Kur’ân-ı Kerîm’inde ecelle ilgili bazı ayetleri takdim edelim:

“O öyle bir Rab’dır ki, sizi çamurdan yaratmış, sonra (her birinize) bir ecel tayin etmiştir.”58

“Her milletin belli bir eceli vardır. Onların eceli geldi mi, ne bir an geri kalabilirler ne de öne geçebilirler.”59

“Hiçbir toplum ecelini geçmez ve ondan geri de kalmaz.”60

“Eğer Allah, insanları zulümleri yüzünden hemen cezalandırsaydı, yeryüzünde hiçbir canlı kalmazdı. Fakat onları belli bir süreye kadar erteler. Ecelleri geldiği zaman ise ne bir an geri kalabilirler ne de öne geçebilirler.”61

“Allah insanların ruhlarını öldüklerinde, ölmeyenlerinkini de uykularında alır. Ölümüne hükmettiklerinin ruhlarını tutar, diğerlerini belli bir süreye (ömürlerinin sonuna) kadar bırakır.”62

b. Ecel-i Kaza, Ecel-i Müsemmâ:

Ecel, ilm-i kelâm âlimleri tarafından ecel-i kaza ve ecel-i müsemmâ olmak üzere iki kısımda incelenmiştir. Ecel-i kaza, insanın dünyada yaşadığı müddet demektir. Ecel-i müsemmâ ise, insanın ölümüyle başlayıp kıyâmete, haşre kadar uzanan ve hesap gününde muhasebesinin tamamlanmasıyla son bulan müddettir.

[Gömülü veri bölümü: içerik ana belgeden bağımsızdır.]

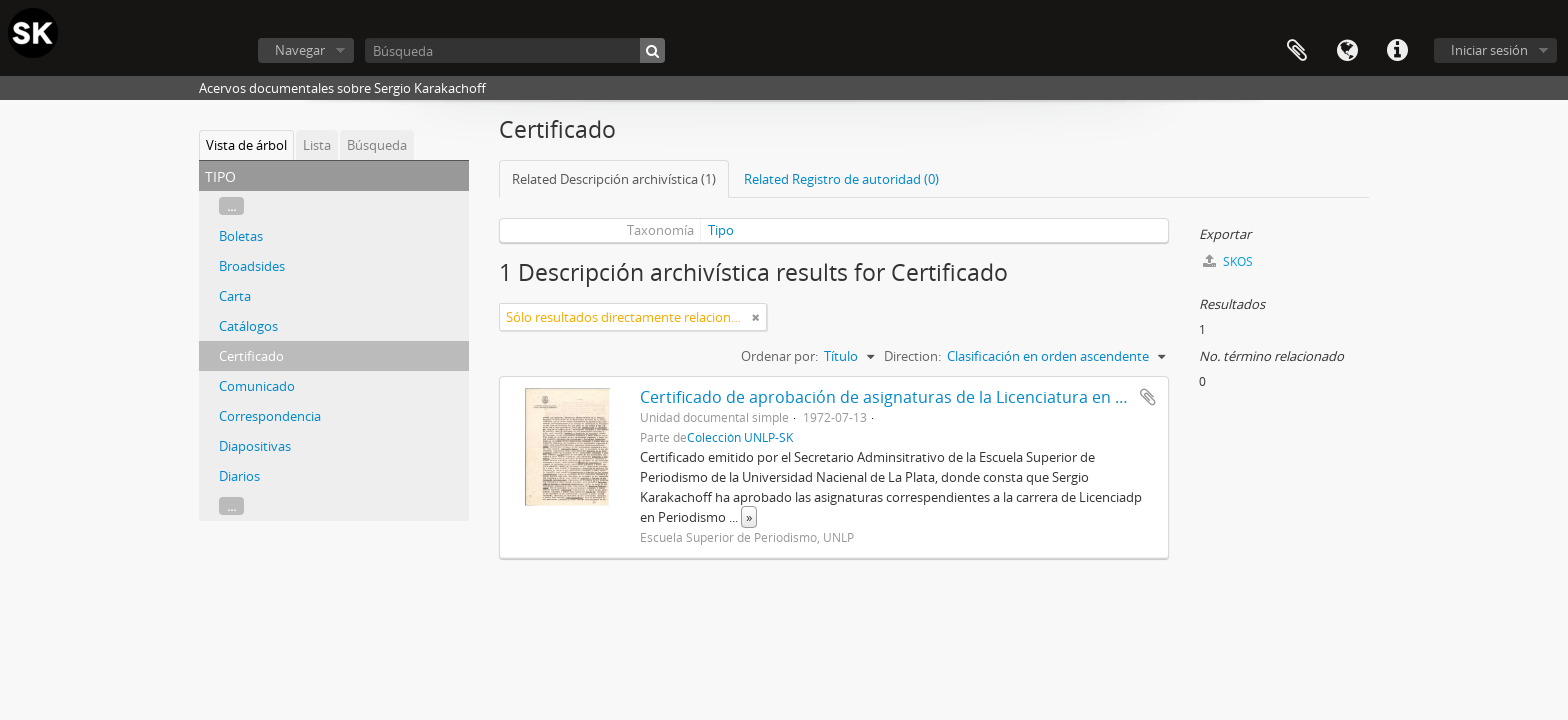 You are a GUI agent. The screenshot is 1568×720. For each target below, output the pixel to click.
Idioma (1347, 51)
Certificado (251, 356)
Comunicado (257, 386)
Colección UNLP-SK (740, 437)
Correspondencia (270, 416)
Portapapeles (1297, 51)
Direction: (912, 356)
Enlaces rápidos (1397, 51)
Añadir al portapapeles (1148, 397)
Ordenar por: (779, 356)
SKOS (1228, 261)
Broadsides (252, 266)
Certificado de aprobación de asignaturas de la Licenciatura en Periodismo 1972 (941, 397)
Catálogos (248, 326)
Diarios (239, 476)
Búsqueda (377, 145)
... (231, 206)
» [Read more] (749, 517)
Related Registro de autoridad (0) (841, 179)
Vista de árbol (246, 145)
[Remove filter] (756, 317)
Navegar (300, 50)
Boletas (241, 236)
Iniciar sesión (1489, 50)
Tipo (721, 230)
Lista (317, 145)
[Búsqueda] (515, 50)
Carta (235, 296)
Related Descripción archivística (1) (614, 179)
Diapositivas (255, 446) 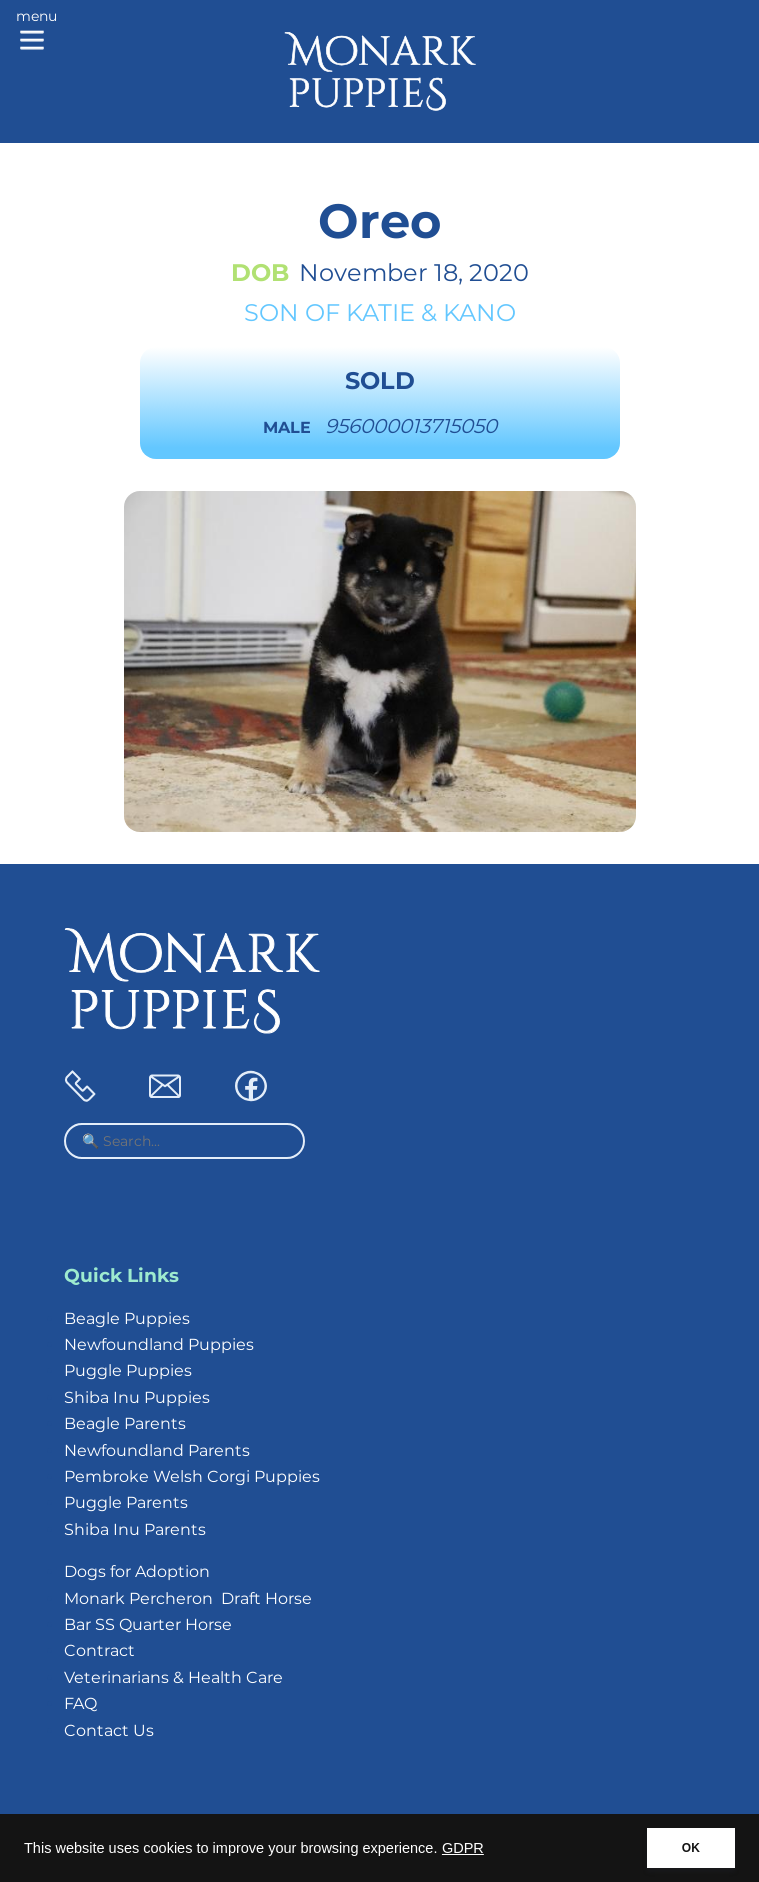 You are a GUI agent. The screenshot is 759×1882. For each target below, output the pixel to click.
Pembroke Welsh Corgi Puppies (192, 1476)
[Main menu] (36, 32)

Ölüm, ruhun bedenden ayrılmasıdır. Ruh, insan bedenine girmeden önce hayat sahibi olduğu gibi, bedenden çıktıktan sonra da hayatı devam etmektedir. İşte, ruhlar âleminde yaratılan ve âhirette hayatı ebediyen devam edecek olan insan ruhunun, bu dünyada beden içerisinde geçirdiği müddete ecel-i kaza, ölümle başlayıp mahşerde hesabının tamamlanmasına kadar olan müddete ecel-i müsemmâ denmektedir.

Ecelin, vaktin bitimi mânâsına göre, ecel-i kaza dünya hayatının, ecel-i müsemmâ ise kabir âleminin sona ermesidir. Diğer bir ifâdeyle, ecel-i kaza kabir âleminin, ecel-i müsemmâ ise âhiret âleminin başlangıcıdır.

c. Sadakanın Ömrü Uzatması:

Sadaka, zengin Müslümanların servetlerinin bir kısmını, sırf Allah rızası için ihtiyaç sahiplerine ikramda bulunmaları ve mallarından tasadduk etmeleridir.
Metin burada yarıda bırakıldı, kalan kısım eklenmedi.